Dinutuximab Beta Updates
Dinutuximab Beta (QARZIBA)
Dinutuximab Beta (QARZIBA) is an immunotherapy drug designed to treat high-risk neuroblastoma, a rare and aggressive childhood cancer.
Currently approved as part of standard frontline treatment for children with high-risk neuroblastoma, QARZIBA has shown it improves survival rates for children in their first fight against this devastating disease.
In June 2025 the Medical Services Advisory Committee recommended its use be extended to relapse neuroblastoma in combination with chemotherapy and it is now a standard treatment for relapse.
Read the MSAC’s full Public Summary Document.
How the Neuroblastoma Community Helped Secure MSAC’s Recommendation
In 2025, the Medical Services Advisory Committee (MSAC) considered whether Dinutuximab beta should be approved and publicly funded as a therapy for children with relapsed or refractory high-risk neuroblastoma, in combination with chemotherapy. This was a critical decision, with the potential to provide a much-needed treatment option for children facing relapse or resistant disease—and to improve their chances of survival.
Thanks to the strong advocacy and contributions from the neuroblastoma community, including families affected by the disease, clinicians, and dedicated supporters, MSAC received powerful feedback through its public consultation process.
During the public comment period, many community members shared their personal experiences, underscoring the urgent need for access to Dinutuximab beta. Their voices helped demonstrate the real-world impact of this treatment and played a pivotal role in MSAC’s final decision to recommend Dinutuximab beta for public funding through the Highly Specialised Therapies (HST) program.
We extend our heartfelt thanks to everyone who took part in the consultation and supported this important milestone.
About Dinutuximab Beta
The purpose of Dinutuximab Beta is to offer a targeted treatment option for children with high-risk neuroblastoma.

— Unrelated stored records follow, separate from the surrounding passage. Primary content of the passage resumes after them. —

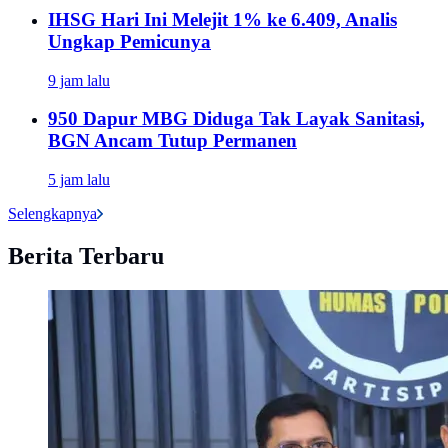
IHSG Hari Ini Melejit 1% ke 6.409, Analis
Ungkap Pemicunya
9 jam lalu
950 Dapur MBG Diduga Tak Layak Sanitasi,
BGN Ancam Tutup Permanen
5 jam lalu
Selengkapnya
Berita Terbaru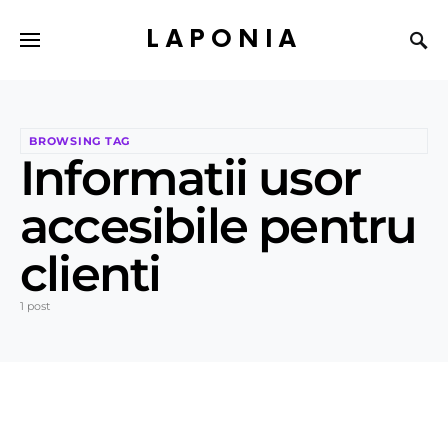
LAPONIA
BROWSING TAG
Informatii usor
accesibile pentru
clienti
1 post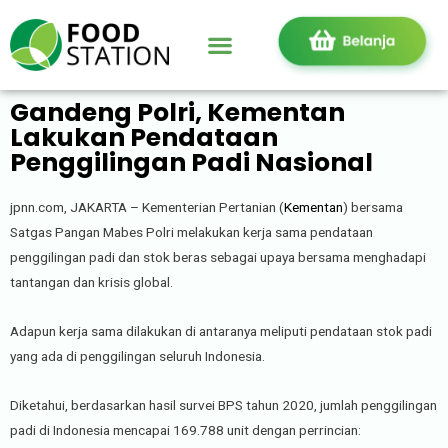
Gandeng Polri, Kementan
Lakukan Pendataan
Penggilingan Padi Nasional
jpnn.com, JAKARTA – Kementerian Pertanian (
Kementan
) bersama
Satgas Pangan Mabes Polri melakukan kerja sama pendataan
penggilingan padi dan stok beras sebagai upaya bersama menghadapi
tantangan dan krisis global.
Adapun kerja sama dilakukan di antaranya meliputi pendataan stok padi
yang ada di penggilingan seluruh Indonesia.
Diketahui, berdasarkan hasil survei BPS tahun 2020, jumlah penggilingan
padi di Indonesia mencapai 169.788 unit dengan perrincian: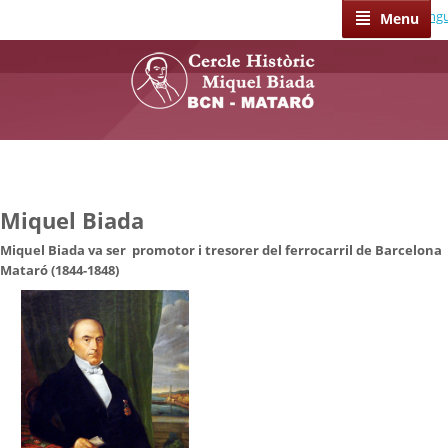
Select Lang
Menu
Miquel Biada
Miquel Biada va ser promotor i tresorer del ferrocarril de Barcelona
Mataró (1844-1848)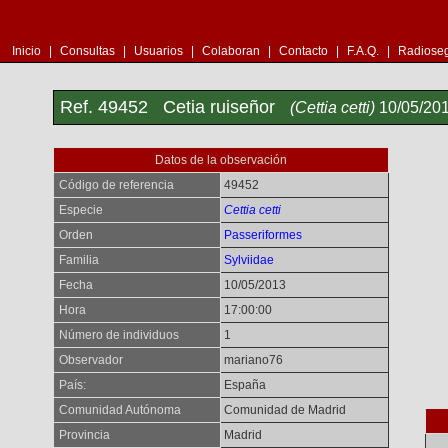
Inicio
|
Consultas
|
Usuarios
|
Colaboran
|
Contacto
|
F.A.Q.
|
Radioseg
Ref. 49452 Cetia ruiseñor
(Cettia cetti)
10/05/2
Datos de la observación
Código de referencia
49452
Especie
Cettia cetti
Orden
Passeriformes
Familia
Sylviidae
Fecha
10/05/2013
Hora
17:00:00
Número de individuos
1
Observador
mariano76
País:
España
Comunidad Autónoma
Comunidad de Madrid
Provincia
Madrid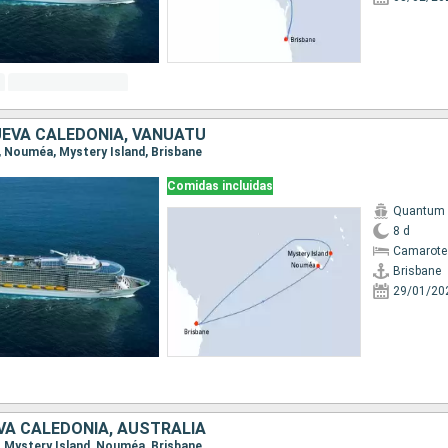
UEVA CALEDONIA, VANUATU
e, Nouméa, Mystery Island, Brisbane
Comidas incluidas
Quantum o
8 d
Camarote
Brisbane
29/01/20
VA CALEDONIA, AUSTRALIA
e, Mystery Island, Nouméa, Brisbane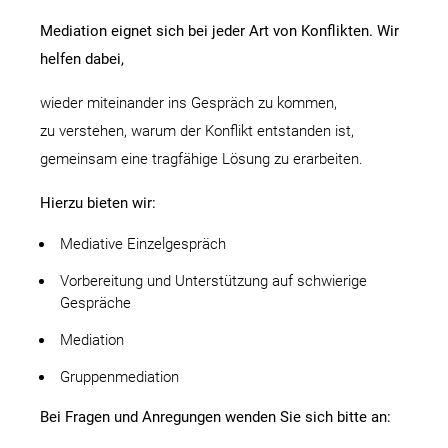
Mediation eignet sich bei jeder Art von Konflikten. Wir
helfen dabei,
wieder miteinander ins Gespräch zu kommen,
zu verstehen, warum der Konflikt entstanden ist,
gemeinsam eine tragfähige Lösung zu erarbeiten.
Hierzu bieten wir:
Mediative Einzelgespräch
Vorbereitung und Unterstützung auf schwierige
Gespräche
Mediation
Gruppenmediation
Bei Fragen und Anregungen wenden Sie sich bitte an: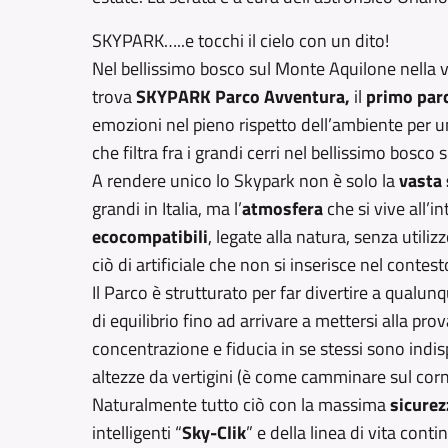
SKYPARK…..e tocchi il cielo con un dito!
Nel bellissimo bosco sul Monte Aquilone nella v
trova
SKYPARK Parco Avventura,
il
primo parc
emozioni nel pieno rispetto dell’ambiente per u
che filtra fra i grandi cerri nel bellissimo bosc
A rendere unico lo Skypark non è solo la
vasta 
grandi in Italia, ma l’
atmosfera
che si vive all’
ecocompatibili
, legate alla natura, senza utiliz
ciò di artificiale che non si inserisce nel contes
Il Parco è strutturato per far divertire a qualunq
di equilibrio fino ad arrivare a mettersi alla pro
concentrazione e fiducia in se stessi sono indis
altezze da vertigini (è come camminare sul corni
Naturalmente tutto ciò con la massima
sicurez
intelligenti “
Sky-Clik
” e della linea di vita conti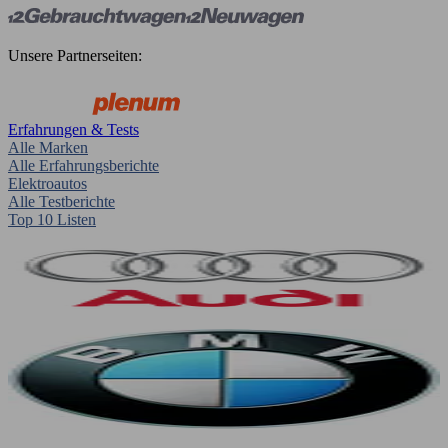
Unsere Partnerseiten:
Erfahrungen & Tests
Alle Marken
Alle Erfahrungsberichte
Elektroautos
Alle Testberichte
Top 10 Listen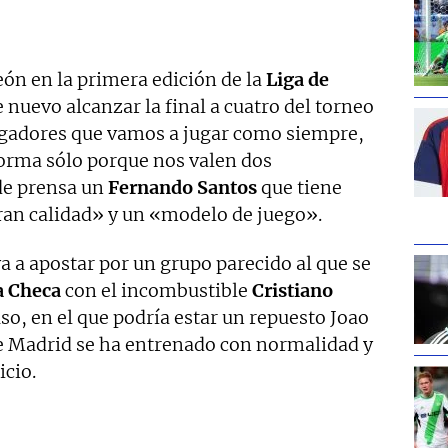
ón en la primera edición de la
Liga de
 nuevo alcanzar la final a cuatro del torneo
jugadores que vamos a jugar como siempre,
forma sólo porque nos valen dos
de prensa un
Fernando Santos
que tiene
ran calidad» y un «modelo de juego».
a a apostar por un grupo parecido al que se
a Checa
con el incombustible
Cristiano
so, en el que podría estar un repuesto Joao
 de Madrid se ha entrenado con normalidad y
icio.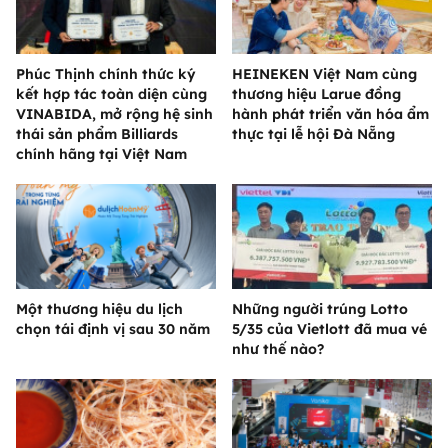
Phúc Thịnh chính thức ký
HEINEKEN Việt Nam cùng
kết hợp tác toàn diện cùng
thương hiệu Larue đồng
VINABIDA, mở rộng hệ sinh
hành phát triển văn hóa ẩm
thái sản phẩm Billiards
thực tại lễ hội Đà Nẵng
chính hãng tại Việt Nam
Một thương hiệu du lịch
Những người trúng Lotto
chọn tái định vị sau 30 năm
5/35 của Vietlott đã mua vé
như thế nào?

This drug works by stimulating the immune system to attack neuroblastoma cells, significantly improving survival rates when combined with chemotherapy.

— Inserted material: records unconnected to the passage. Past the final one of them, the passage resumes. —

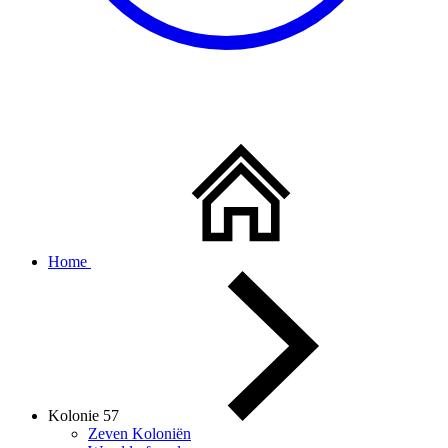
Home
Kolonie 57
Zeven Koloniën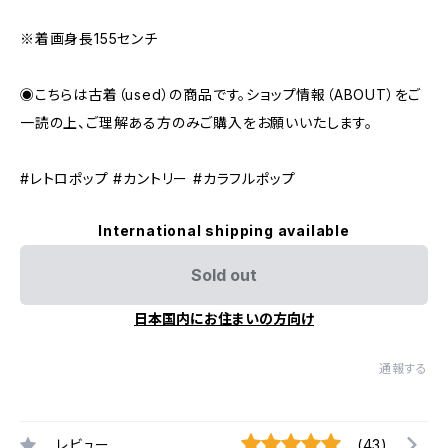
※着画身長155センチ
◉こちらは古着（used）の商品です。ショップ情報（ABOUT）をご
一読の上、ご理解ある方のみご購入をお願いいたします。
#レトロポップ #カントリー #カラフルポップ
International shipping available
Sold out
日本国内にお住まいの方向け
通報する
レビュー
(43)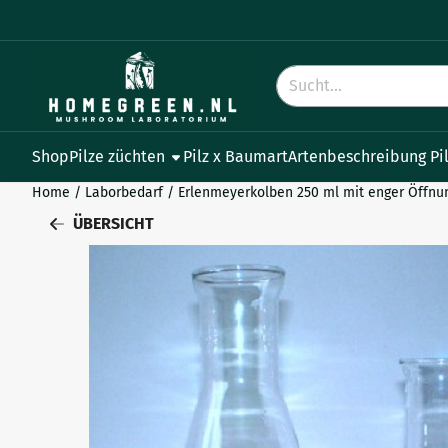
Cookie-Einstellungen verfügbar. Einstellungen wählen oder al
Suche
Shop
Pilze züchten
Pilz x Baumart
Artenbeschreibung Pi
Home
/
Laborbedarf
/
Erlenmeyerkolben 250 ml mit enger Öffnu
ÜBERSICHT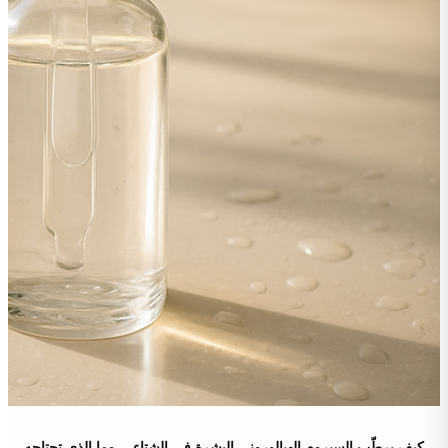
كيف يرطّب السيروم الهيالوروني البشرة في الشتاء… وما الذي تحتاجه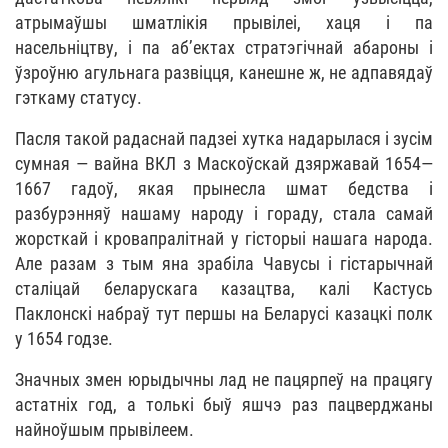
атрымаўшы шматлікія прывілеі, хаця і па
насельніцтву, і па аб’ектах стратэгічнай абароны і
ўзроўню агульнага развіцця, канешне ж, не адпавядаў
гэткаму статусу.
Пасля такой радаснай падзеі хутка надарылася і зусім
сумная — вайна ВКЛ з Маскоўскай дзяржавай 1654—
1667 гадоў, якая прынесла шмат бедства і
разбурэнняў нашаму народу і гораду, стала самай
жорсткай і кровапралітнай у гісторыі нашага народа.
Але разам з тым яна зрабіла Чавусы і гістарычнай
сталіцай беларускага казацтва, калі Кастусь
Паклонскі набраў тут першы на Беларусі казацкі полк
у 1654 годзе.
Значных змен юрыдычны лад не пацярпеў на працягу
астатніх год, а толькі быў яшчэ раз пацверджаны
найноўшым прывілеем.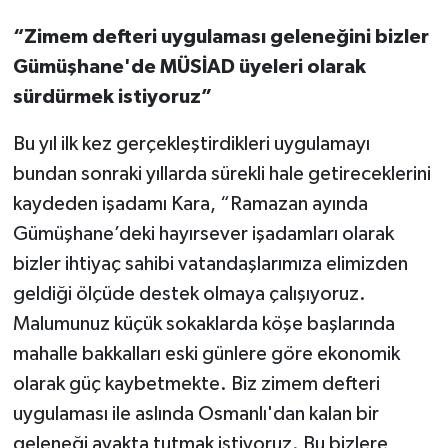
“Zimem defteri uygulaması geleneğini bizler
Gümüşhane'de MÜSİAD üyeleri olarak
sürdürmek istiyoruz”
Bu yıl ilk kez gerçekleştirdikleri uygulamayı
bundan sonraki yıllarda sürekli hale getireceklerini
kaydeden işadamı Kara, “Ramazan ayında
Gümüşhane’deki hayırsever işadamları olarak
bizler ihtiyaç sahibi vatandaşlarımıza elimizden
geldiği ölçüde destek olmaya çalışıyoruz.
Malumunuz küçük sokaklarda köşe başlarında
mahalle bakkalları eski günlere göre ekonomik
olarak güç kaybetmekte. Biz zimem defteri
uygulaması ile aslında Osmanlı'dan kalan bir
geleneği ayakta tutmak istiyoruz. Bu bizlere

For children who relapse or do not respond to initial treatments, Dinutuximab Beta in combination with chemotherapy provides a critical treatment option which is superior to chemotherapy alone based on clinical trial data.
Why Children with High-Risk Neuroblastoma Need Dinutuximab Beta:
- Neuroblastoma is a rare, aggressive childhood cancer, with 50 Australian children diagnosed each year.
- Around half of these cases are classified as high-risk, requiring intensive treatments such as chemotherapy, surgery, and bone marrow transplants.
- Despite initial treatment, children with high-risk neuroblastoma have only a 50% chance of survival, and if the cancer relapses, their survival rate drops to around 10%.
- There are limited treatment options for children with relapsed or refractory neuroblastoma in Australia. Without funding for Dinutuximab Beta, children will continue to face the limited options provided (often combinations of chemotherapy or depend on compassionate access to immunotherapy which is not always possible).